#### GIVEN RECORDS ####

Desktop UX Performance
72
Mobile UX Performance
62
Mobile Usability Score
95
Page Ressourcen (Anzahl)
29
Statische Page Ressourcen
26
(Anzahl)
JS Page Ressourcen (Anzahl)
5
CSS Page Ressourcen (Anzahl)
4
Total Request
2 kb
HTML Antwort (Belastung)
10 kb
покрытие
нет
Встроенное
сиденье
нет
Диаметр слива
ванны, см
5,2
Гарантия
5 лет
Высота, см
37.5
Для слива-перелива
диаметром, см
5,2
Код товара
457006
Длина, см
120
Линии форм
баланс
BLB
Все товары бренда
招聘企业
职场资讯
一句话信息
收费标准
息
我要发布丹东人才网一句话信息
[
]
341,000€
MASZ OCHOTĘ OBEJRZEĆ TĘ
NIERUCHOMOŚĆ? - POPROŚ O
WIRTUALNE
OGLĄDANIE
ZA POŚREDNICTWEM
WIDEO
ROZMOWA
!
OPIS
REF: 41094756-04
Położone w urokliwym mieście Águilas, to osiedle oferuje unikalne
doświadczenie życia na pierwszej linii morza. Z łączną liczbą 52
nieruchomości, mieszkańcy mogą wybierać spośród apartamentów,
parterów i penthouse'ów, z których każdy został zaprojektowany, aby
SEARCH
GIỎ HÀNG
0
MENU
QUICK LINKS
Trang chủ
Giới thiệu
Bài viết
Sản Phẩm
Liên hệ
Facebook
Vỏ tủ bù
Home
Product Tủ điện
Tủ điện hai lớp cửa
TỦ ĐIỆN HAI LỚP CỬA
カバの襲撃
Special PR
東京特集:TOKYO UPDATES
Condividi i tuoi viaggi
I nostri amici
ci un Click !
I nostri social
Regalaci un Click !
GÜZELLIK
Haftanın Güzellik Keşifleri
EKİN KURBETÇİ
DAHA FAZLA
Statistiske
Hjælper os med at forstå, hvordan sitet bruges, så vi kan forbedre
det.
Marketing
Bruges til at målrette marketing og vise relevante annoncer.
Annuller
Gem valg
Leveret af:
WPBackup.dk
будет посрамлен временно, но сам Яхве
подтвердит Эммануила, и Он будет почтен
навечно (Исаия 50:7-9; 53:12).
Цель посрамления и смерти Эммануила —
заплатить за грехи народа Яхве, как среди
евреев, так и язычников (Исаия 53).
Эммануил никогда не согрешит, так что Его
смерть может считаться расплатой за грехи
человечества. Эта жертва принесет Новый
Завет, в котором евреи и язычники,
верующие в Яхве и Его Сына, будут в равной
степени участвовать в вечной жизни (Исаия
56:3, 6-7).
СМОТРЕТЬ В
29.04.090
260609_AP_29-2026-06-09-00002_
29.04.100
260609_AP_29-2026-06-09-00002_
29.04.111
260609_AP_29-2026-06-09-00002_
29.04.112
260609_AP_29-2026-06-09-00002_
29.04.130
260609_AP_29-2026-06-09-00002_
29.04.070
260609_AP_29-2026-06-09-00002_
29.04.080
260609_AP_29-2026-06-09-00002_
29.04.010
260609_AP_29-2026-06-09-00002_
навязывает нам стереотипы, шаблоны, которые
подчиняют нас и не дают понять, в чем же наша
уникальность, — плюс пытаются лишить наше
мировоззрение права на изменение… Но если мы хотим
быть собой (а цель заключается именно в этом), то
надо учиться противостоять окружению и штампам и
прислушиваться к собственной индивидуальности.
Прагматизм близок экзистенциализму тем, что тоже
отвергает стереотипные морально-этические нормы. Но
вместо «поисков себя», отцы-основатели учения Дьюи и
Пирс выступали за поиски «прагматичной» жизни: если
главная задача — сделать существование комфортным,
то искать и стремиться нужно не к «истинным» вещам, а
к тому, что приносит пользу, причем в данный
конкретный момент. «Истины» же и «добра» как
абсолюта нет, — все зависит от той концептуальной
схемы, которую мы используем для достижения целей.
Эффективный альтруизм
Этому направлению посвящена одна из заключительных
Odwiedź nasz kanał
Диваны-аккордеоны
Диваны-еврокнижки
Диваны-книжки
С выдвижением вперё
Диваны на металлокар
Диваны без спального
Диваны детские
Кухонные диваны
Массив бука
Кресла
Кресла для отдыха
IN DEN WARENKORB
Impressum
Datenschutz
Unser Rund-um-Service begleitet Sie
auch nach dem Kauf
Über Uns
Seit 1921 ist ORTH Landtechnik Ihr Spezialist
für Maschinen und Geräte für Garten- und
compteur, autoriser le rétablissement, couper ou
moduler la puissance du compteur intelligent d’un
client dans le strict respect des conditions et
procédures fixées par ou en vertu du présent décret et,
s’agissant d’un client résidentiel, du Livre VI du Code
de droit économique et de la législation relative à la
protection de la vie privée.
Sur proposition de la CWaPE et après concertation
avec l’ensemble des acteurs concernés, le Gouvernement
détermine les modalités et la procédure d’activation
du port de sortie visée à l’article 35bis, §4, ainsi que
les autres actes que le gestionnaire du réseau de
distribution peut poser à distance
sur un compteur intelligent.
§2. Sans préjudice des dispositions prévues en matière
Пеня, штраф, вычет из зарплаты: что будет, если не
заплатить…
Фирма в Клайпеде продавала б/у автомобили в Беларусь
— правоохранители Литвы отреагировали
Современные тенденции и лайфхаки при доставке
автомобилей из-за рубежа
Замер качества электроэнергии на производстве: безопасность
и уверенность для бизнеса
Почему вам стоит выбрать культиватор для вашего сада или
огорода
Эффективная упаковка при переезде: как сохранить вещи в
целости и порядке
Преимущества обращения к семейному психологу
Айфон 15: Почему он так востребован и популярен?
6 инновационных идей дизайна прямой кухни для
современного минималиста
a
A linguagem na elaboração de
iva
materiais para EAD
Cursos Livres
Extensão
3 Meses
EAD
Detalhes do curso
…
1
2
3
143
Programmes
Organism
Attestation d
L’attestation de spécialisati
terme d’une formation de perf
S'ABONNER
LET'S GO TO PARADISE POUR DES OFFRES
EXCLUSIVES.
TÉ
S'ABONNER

####

From the lines above, copy those that contain the word "compteur".

--- RESULT ---
compteur, autoriser le rétablissement, couper ou
moduler la puissance du compteur intelligent d’un
sur un compteur intelligent.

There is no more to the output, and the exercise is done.